▶ _Source material_:
· · · · · · ·

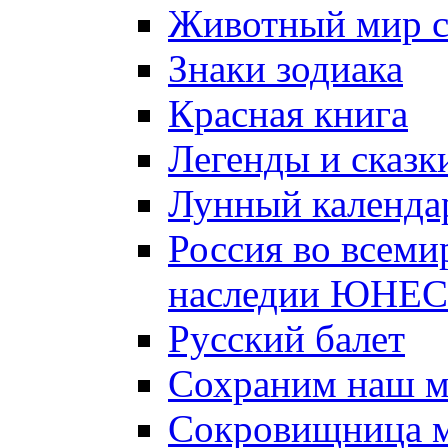
Животный мир 
Знаки зодиака
Красная книга
Легенды и сказк
Лунный календа
Россия во всеми
наследии ЮНЕ
Русский балет
Сохраним наш 
Сокровищница м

· · · · · · ·

▶ _What is needed_:
Find the line that contains "Россия во всеми". Repeat it and every line after it, exactly as written, up to and including the last line of the records above.

▶ _Answer to this exercise_:
Россия во всеми
наследии ЮНЕ
Русский балет
Сохраним наш 
Сокровищница м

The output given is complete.